2Cancer Research Institute, College of Medicine, The Catholic University of Korea, Seoul, Korea

3Department of Pathology, Seoul National University Bundang Hospital, Seoul National University College of Medicine, Seongnam, Korea

4Department of Pathology, Ajou University School of Medicine, Suwon, Korea

5Department of Pathology and Thyroid Disease Center, Izumi City General Hospital, Izumi, Japan

Corresponding Author: Chan Kwon Jung, MD, PhD Department of Pathology, Seoul St.

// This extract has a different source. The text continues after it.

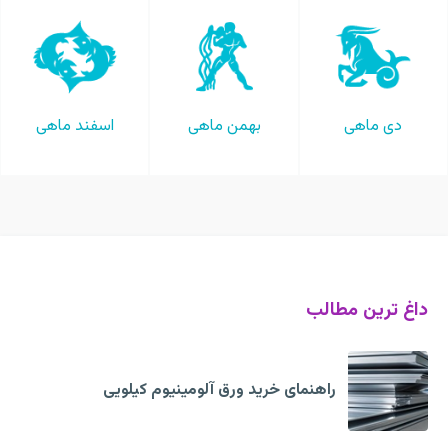
دی ماهی
بهمن ماهی
اسفند ماهی
داغ ترین مطالب
راهنمای خرید ورق آلومینیوم کیلویی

Mary’s Hospital, College of Medicine, The Catholic University of Korea, 222 Banpo-daero, Seocho-gu, Seoul 06591, Korea Tel: +82-2-2258-1622, Fax: +82-2-2258-1627, E-mail: ckjung@catholic.ac.kr
• Received: April 23, 2020   • Accepted: April 29, 2020

© 2020 The Korean Society of Pathologists/The Korean Society for Cytopathology

This is an Open Access article distributed under the terms of the Creative Commons Attribution Non-Commercial License (http://creativecommons.org/licenses/by-nc/4.0) which permits unrestricted non-commercial use, distribution, and reproduction in any medium, provided the original work is properly cited.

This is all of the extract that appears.